*What you have to do:* Range to output from the entries below: the line containing "This screenshot has width=250, height=2576." through the line containing "In order to click on Products". Set it down exactly, ends included, nothing else.
•••
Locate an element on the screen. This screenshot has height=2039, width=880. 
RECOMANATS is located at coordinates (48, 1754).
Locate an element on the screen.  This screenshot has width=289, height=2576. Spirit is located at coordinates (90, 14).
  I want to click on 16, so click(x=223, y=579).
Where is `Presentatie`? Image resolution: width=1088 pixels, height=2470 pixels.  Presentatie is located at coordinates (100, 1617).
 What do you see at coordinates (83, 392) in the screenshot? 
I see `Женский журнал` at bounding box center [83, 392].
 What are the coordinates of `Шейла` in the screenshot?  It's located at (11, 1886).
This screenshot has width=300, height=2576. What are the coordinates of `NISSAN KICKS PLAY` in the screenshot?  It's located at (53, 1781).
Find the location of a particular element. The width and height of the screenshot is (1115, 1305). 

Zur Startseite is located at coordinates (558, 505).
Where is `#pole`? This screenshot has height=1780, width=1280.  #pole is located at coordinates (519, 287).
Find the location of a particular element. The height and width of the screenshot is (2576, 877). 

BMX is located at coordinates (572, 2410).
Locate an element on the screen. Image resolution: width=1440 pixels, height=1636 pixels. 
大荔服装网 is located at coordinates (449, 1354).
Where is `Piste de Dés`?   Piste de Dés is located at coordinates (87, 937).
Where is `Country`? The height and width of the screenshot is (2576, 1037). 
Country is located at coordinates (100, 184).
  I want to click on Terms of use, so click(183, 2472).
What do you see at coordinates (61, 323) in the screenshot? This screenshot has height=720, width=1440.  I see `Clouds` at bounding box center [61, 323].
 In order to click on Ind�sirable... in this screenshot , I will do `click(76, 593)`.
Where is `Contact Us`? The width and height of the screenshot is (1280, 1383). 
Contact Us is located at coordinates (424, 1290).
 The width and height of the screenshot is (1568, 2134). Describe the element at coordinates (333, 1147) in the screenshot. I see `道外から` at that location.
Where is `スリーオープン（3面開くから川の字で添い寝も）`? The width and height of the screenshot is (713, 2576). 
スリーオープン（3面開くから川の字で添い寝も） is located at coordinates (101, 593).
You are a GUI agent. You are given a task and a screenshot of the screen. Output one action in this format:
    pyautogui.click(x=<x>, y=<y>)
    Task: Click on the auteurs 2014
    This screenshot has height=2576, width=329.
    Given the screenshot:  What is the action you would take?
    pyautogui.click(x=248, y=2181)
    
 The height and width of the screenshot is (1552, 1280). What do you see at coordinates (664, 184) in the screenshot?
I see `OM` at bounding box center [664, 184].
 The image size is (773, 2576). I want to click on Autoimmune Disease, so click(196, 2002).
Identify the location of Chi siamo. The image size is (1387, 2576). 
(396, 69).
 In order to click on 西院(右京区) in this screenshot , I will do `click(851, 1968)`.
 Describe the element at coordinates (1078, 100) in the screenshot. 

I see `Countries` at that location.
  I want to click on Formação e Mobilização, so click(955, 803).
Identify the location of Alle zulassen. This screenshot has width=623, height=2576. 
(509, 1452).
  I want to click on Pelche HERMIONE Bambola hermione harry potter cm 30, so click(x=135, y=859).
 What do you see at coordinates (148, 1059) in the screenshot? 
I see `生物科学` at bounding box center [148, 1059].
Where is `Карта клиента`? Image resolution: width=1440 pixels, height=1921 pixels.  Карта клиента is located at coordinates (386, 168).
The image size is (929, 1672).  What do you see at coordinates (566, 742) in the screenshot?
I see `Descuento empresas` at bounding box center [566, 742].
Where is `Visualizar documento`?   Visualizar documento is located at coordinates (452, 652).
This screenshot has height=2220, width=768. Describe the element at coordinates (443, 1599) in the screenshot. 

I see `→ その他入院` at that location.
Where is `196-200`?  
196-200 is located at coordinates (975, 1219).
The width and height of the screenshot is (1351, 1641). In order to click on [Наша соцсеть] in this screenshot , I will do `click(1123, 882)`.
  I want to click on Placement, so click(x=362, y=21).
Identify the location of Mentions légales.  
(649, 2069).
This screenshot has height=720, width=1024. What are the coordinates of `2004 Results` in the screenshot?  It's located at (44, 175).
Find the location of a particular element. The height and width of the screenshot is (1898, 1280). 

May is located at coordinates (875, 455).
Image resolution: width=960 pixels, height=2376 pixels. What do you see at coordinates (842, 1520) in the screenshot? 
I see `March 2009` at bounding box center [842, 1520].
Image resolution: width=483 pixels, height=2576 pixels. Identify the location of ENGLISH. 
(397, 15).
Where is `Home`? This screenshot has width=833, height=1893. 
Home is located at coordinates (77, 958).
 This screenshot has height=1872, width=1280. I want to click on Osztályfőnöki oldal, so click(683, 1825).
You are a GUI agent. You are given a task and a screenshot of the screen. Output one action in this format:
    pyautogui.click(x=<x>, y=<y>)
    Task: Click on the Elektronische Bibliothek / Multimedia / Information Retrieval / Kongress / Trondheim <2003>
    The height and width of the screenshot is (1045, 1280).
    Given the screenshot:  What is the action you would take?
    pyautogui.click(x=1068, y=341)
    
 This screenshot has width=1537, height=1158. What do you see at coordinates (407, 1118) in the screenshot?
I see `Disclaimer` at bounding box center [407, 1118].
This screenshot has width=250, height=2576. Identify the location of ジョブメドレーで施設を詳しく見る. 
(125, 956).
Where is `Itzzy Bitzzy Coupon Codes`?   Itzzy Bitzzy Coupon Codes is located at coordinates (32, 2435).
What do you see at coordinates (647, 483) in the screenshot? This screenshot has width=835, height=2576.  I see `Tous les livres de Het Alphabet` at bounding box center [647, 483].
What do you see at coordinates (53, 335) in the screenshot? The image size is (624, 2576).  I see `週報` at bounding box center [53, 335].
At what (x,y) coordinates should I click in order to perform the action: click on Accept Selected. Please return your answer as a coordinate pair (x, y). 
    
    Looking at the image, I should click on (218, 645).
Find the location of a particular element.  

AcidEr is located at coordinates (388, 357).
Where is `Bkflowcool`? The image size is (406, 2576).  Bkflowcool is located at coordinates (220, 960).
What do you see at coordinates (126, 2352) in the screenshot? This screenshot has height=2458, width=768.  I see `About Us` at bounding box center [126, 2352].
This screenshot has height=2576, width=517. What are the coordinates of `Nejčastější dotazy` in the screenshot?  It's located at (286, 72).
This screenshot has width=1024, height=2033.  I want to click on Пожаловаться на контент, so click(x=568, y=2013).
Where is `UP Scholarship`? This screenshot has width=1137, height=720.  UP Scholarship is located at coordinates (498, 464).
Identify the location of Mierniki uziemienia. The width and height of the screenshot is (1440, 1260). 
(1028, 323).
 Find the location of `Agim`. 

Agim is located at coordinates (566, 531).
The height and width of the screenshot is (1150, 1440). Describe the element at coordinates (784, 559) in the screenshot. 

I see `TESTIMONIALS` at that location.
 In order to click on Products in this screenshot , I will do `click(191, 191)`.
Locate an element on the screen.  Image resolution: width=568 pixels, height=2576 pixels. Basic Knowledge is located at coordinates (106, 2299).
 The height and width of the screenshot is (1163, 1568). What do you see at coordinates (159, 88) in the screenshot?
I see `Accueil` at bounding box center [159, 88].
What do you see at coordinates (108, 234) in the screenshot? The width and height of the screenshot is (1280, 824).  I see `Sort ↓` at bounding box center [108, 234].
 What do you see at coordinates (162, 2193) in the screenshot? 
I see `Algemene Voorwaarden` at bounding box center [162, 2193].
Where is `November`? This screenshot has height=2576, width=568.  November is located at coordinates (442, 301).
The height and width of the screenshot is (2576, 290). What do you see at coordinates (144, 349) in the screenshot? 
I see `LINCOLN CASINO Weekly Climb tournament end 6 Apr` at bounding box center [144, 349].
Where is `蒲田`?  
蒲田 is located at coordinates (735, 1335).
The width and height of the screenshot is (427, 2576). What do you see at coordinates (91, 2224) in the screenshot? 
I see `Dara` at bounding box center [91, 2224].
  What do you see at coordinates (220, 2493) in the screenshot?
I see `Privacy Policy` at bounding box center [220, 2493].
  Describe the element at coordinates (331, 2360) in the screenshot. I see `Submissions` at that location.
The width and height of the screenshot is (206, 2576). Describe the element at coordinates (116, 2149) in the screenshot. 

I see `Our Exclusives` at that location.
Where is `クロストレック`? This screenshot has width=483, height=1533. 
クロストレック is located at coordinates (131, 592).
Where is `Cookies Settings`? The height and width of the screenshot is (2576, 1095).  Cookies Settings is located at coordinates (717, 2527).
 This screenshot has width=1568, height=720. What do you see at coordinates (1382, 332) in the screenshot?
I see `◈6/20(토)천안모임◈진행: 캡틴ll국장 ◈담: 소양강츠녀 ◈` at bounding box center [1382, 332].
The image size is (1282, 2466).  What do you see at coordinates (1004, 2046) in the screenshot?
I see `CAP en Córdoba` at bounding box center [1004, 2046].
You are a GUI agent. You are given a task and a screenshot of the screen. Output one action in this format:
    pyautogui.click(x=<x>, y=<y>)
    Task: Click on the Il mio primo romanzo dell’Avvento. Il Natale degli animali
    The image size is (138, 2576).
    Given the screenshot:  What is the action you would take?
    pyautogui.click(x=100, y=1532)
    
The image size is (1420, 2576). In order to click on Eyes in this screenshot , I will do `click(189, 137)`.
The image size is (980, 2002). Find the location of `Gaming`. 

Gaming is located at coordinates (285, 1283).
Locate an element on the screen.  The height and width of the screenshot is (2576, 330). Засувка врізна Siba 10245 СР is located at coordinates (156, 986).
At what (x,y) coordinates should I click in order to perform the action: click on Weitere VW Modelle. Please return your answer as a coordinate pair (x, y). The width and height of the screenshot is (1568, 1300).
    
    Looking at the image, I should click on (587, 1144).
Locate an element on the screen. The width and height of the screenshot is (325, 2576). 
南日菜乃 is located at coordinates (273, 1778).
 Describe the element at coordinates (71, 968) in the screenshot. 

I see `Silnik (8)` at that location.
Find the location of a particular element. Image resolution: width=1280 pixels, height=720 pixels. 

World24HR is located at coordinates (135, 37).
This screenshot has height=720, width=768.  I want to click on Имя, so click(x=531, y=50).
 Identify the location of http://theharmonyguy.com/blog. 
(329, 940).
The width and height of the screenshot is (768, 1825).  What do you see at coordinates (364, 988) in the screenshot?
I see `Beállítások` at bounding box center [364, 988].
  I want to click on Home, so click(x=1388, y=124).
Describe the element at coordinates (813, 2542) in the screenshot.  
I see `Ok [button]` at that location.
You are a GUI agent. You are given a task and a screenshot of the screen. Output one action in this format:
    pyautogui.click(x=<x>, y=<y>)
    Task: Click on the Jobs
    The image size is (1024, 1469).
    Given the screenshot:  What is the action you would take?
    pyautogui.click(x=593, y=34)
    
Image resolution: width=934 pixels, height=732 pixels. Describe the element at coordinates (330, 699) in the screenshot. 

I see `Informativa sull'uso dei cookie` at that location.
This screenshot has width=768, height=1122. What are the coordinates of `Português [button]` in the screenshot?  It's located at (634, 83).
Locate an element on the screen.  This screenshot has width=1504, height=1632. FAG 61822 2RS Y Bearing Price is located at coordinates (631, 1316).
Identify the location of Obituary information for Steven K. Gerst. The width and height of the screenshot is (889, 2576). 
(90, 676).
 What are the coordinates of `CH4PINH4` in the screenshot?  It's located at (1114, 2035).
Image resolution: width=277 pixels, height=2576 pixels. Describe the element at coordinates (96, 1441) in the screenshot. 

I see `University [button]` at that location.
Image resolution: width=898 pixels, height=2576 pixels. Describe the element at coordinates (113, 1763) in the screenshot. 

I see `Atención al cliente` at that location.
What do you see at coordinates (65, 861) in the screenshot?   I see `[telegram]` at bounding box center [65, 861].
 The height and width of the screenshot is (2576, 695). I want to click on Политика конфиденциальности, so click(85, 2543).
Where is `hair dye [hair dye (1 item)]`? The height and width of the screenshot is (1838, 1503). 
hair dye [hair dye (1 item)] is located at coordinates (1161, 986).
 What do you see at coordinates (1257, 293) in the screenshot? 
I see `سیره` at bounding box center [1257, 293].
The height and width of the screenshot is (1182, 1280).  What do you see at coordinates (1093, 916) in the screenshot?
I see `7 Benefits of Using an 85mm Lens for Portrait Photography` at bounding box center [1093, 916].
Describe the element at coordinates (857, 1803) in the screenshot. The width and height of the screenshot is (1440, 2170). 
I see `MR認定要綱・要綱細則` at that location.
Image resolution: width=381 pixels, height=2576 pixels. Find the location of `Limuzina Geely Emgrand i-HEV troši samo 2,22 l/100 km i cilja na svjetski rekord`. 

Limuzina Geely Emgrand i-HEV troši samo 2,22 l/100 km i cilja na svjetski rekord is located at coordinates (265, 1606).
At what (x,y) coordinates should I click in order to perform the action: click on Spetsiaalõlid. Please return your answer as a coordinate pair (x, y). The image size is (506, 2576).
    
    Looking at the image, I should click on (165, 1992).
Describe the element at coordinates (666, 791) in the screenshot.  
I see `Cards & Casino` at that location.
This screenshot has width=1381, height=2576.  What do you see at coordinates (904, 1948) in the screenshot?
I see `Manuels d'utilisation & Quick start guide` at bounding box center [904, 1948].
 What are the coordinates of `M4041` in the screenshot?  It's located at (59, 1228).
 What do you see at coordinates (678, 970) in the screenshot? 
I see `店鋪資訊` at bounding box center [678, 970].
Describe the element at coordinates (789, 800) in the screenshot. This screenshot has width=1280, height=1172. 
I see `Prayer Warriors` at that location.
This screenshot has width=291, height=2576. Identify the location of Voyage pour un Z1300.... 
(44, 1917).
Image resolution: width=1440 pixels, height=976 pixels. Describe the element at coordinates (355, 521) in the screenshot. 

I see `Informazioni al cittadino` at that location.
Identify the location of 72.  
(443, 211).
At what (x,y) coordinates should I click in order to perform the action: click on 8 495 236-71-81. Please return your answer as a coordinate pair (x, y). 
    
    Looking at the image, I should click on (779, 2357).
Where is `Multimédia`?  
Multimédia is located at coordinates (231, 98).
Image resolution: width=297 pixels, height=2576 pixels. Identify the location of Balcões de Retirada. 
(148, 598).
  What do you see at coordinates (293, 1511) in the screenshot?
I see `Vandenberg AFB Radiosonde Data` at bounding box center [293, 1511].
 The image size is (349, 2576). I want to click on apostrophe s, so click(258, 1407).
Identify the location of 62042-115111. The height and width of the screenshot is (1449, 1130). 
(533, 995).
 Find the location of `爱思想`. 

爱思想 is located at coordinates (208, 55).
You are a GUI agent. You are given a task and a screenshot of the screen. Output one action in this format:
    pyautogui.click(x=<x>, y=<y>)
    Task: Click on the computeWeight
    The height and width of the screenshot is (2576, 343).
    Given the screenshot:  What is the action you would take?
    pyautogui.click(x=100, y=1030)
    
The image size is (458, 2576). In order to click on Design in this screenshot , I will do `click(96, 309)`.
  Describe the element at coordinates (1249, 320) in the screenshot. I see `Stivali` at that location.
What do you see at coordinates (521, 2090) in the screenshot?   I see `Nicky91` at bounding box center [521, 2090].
•••
*Your response:*
This screenshot has width=250, height=2576. Identify the location of ジョブメドレーで施設を詳しく見る. 
(125, 956).
Where is `Itzzy Bitzzy Coupon Codes`?   Itzzy Bitzzy Coupon Codes is located at coordinates (32, 2435).
What do you see at coordinates (647, 483) in the screenshot? This screenshot has width=835, height=2576.  I see `Tous les livres de Het Alphabet` at bounding box center [647, 483].
What do you see at coordinates (53, 335) in the screenshot? The image size is (624, 2576).  I see `週報` at bounding box center [53, 335].
At what (x,y) coordinates should I click in order to perform the action: click on Accept Selected. Please return your answer as a coordinate pair (x, y). 
    
    Looking at the image, I should click on (218, 645).
Find the location of a particular element.  

AcidEr is located at coordinates (388, 357).
Where is `Bkflowcool`? The image size is (406, 2576).  Bkflowcool is located at coordinates (220, 960).
What do you see at coordinates (126, 2352) in the screenshot? This screenshot has height=2458, width=768.  I see `About Us` at bounding box center [126, 2352].
This screenshot has height=2576, width=517. What are the coordinates of `Nejčastější dotazy` in the screenshot?  It's located at (286, 72).
This screenshot has width=1024, height=2033.  I want to click on Пожаловаться на контент, so click(x=568, y=2013).
Where is `UP Scholarship`? This screenshot has width=1137, height=720.  UP Scholarship is located at coordinates (498, 464).
Identify the location of Mierniki uziemienia. The width and height of the screenshot is (1440, 1260). 
(1028, 323).
 Find the location of `Agim`. 

Agim is located at coordinates (566, 531).
The height and width of the screenshot is (1150, 1440). Describe the element at coordinates (784, 559) in the screenshot. 

I see `TESTIMONIALS` at that location.
 In order to click on Products in this screenshot , I will do `click(191, 191)`.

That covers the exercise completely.